FRIENDS and former colleagues were shocked and saddened to hear of the death at the age of 60 of Chris Butler, a former Deputy City Editor of the Daily Express.
Chris became ill after visiting the Machu Picchu archeological site in Peru with his wife, Ruthie. Primary liver cancer was diagnosed in May. He and his wife had planned to fly to Canada to await the birth of their first grandchild but, unfortunately, he died peacefully, on Saturday 25 July at home with his family in Bedford.
He began his journalistic career with Metal Work Production and moved to Accountancy Age, where he was News Editor under the then Editor Anthony Hilton, a former City Editor of The Times and now a business columnist with the London Evening Standard.
Anthony said: ‘The first time I met him in 1973 he was news editing Accountancy Age. He had an instinctive feel for a story. He was even then obviously headed for Fleet Street.
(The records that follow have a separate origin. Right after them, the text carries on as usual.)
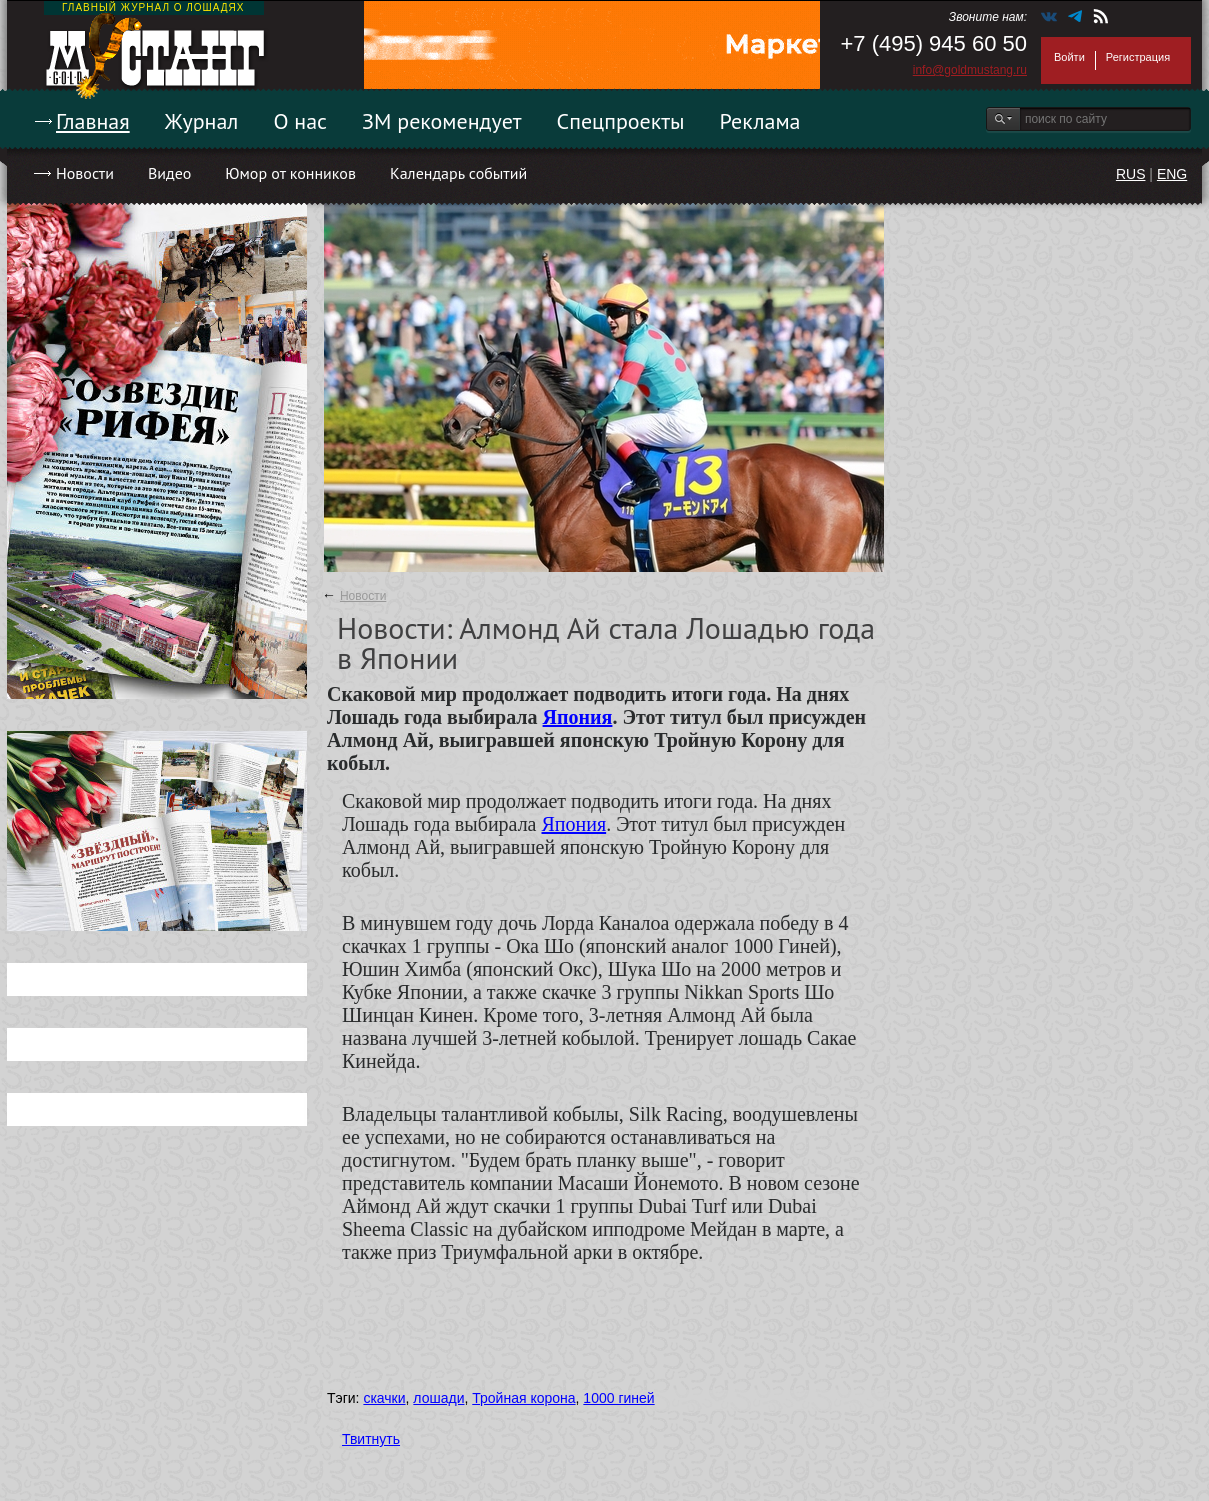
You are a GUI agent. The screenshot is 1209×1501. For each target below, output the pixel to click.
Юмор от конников (290, 173)
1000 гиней (618, 1398)
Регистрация (1138, 57)
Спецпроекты (621, 121)
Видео (169, 173)
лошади (438, 1398)
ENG (1172, 174)
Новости (85, 173)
I suspect the only thing that stopped him rising even higher than he did was that he was such a nice guy.’
Chris had a stint at the Sheffield Telegraph and then moved to the BBC where he was of one of the team that set up Ceefax.
In the late 1970s Chris joined the Daily Express City Office in the old Black Lubyanka building in Fleet Street and specialised in market reporting and City news stories. In 1984 he became the newspaper’s Deputy City Editor when Patrick Lay was appointed City Editor.
Pat said: ‘Chris was unflappable in the tightests of situations. A good mate to have looking ahead, or protecting your back. They don’t make many like him.’
In mid-1986, when financial public relations was booming on the back of Government privatisations, he moved to Financial Dynamics. He left the City, however, in the early 1990s to start his own publishing business. Policy Publications produced training manuals, such as Pricing for Profit and Managing Intellectual Capital, for universities.
Chris then turned his hand to property development, where he had considerable success as he had always been able to see the potential and profit where others saw only a ramshackle pile of bricks and mortar.
Born in Oxford he attended Littlemore Grammar School, where he won an Oxford scholarship to Atlantic College to complete his sixth-form studies. He then went to Nottingham University where he read engineering.
Many years later he could be heard stating, sardonically, over a beer in a Fleet Street hostelry, that it really wasn’t such a big step from getting your hands dirty with nuts and bolts to the sometimes murky world of notebooks and typewriters.
Chris is survived by his wife Ruthie, and daughters Kathryn and Laura.